❖ The Madras High Court dismissed petitions filed against the voluntary retirement scheme (VRS) offered by Bombay Burmah Trading Corporation Limited (BBTCL) to the Manjolai tea estate workers in Tirunelveli district.
❖ It has also directed the Tamil Nadu government to extend all the relief measures which it had agreed to offer to the workers who had suffered job loss.
❖ The BBTCL had decided to wind up its operations at Manjolai, Kakkaachi, Nalumukku, Oothu, and Kuthiraivetti (collectively known as Manjolai estates) much before the end of the 99-year lease granted to it by the erstwhile Singampatti Zamindar in 1928. ❖ The Zamindar had leased out 3,388.78 hectares to the private company.

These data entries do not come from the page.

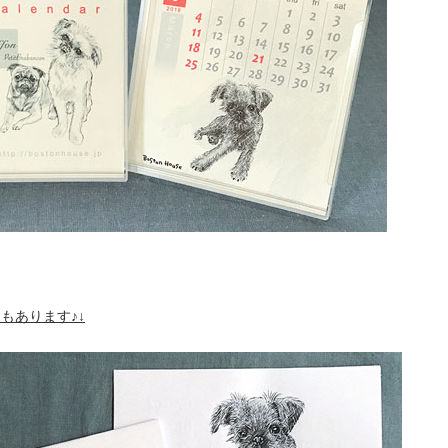
もあります♪↓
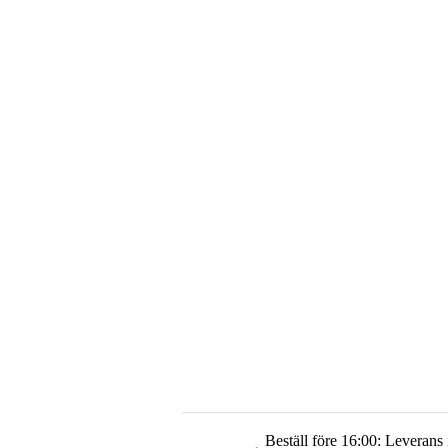
Beställ före 16:00: Leverans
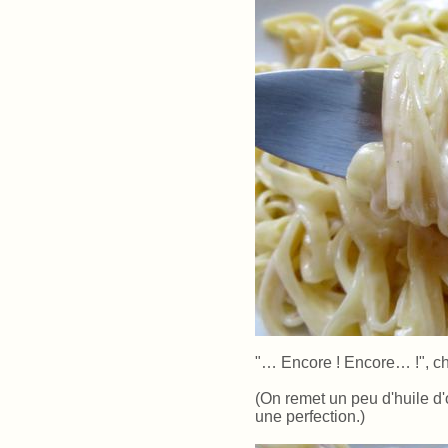
"… Encore ! Encore… !", ch
(On remet un peu d'huile d
une perfection.)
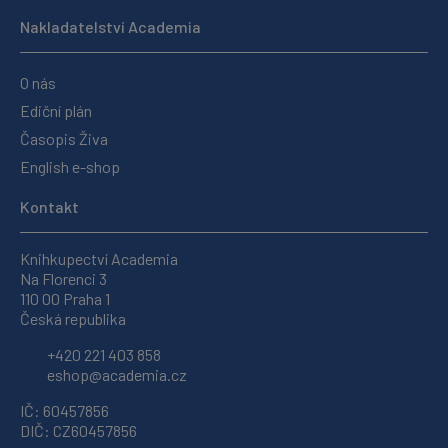
Nakladatelství Academia
O nás
Ediční plán
Časopis Živa
English e-shop
Kontakt
Knihkupectví Academia
Na Florenci 3
110 00 Praha 1
Česká republika
+420 221 403 858
eshop@academia.cz
IČ: 60457856
DIČ: CZ60457856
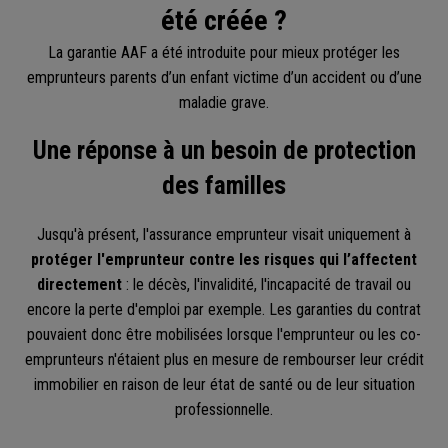
été créée ?
La garantie AAF a été introduite pour mieux protéger les
emprunteurs parents d’un enfant victime d’un accident ou d’une
maladie grave.
Une réponse à un besoin de protection
des familles
Jusqu'à présent, l'assurance emprunteur visait uniquement à
protéger l'emprunteur contre les risques qui l’affectent
directement
: le décès, l'invalidité, l'incapacité de travail ou
encore la perte d'emploi par exemple. Les garanties du contrat
pouvaient donc être mobilisées lorsque l'emprunteur ou les co-
emprunteurs n'étaient plus en mesure de rembourser leur crédit
immobilier en raison de leur état de santé ou de leur situation
professionnelle.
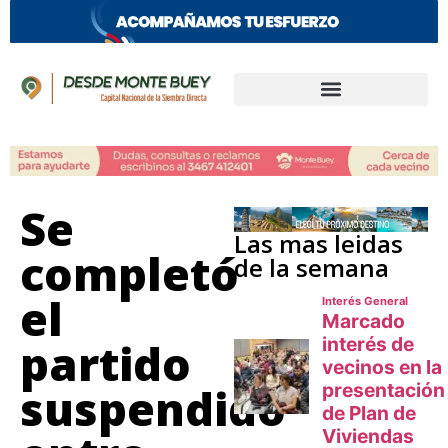
Se
Las mas leidas
completó
de la semana
el
partido
suspendido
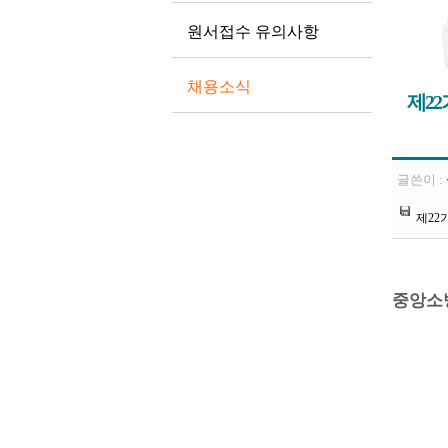
원서접수 유의사항
채용소식
제2
글쓴이 :
제22
중앙소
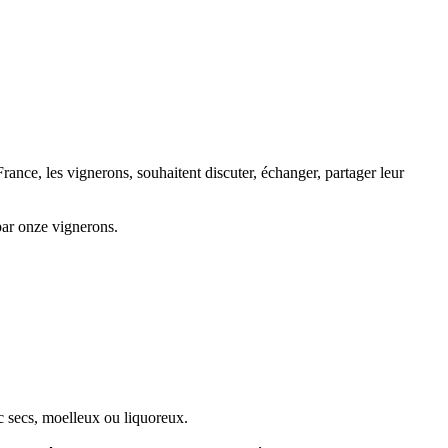
France, les vignerons, souhaitent discuter, échanger, partager leur
par onze vignerons.
anc secs, moelleux ou liquoreux.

❖ But the government had notified the entire Singampatti estate as a forest on March 22, 1937 under Sections 26 and 32 of the then Madras Forest Act of 1882. ❖ Subsequently, on August 2, 1962, areas forming part of the estate were notified as a part of the Mundanthurai tiger sanctuary under the then Wild Birds and Animals (Protection) Act, 1912.
❖ It turned out to be the first notified tiger sanctuary in the country.
❖ On December 28, 2007, the government declared the areas which formed part of the estate as a core critical tiger habitat by invoking the Wild Life (Protection) Act of 1972.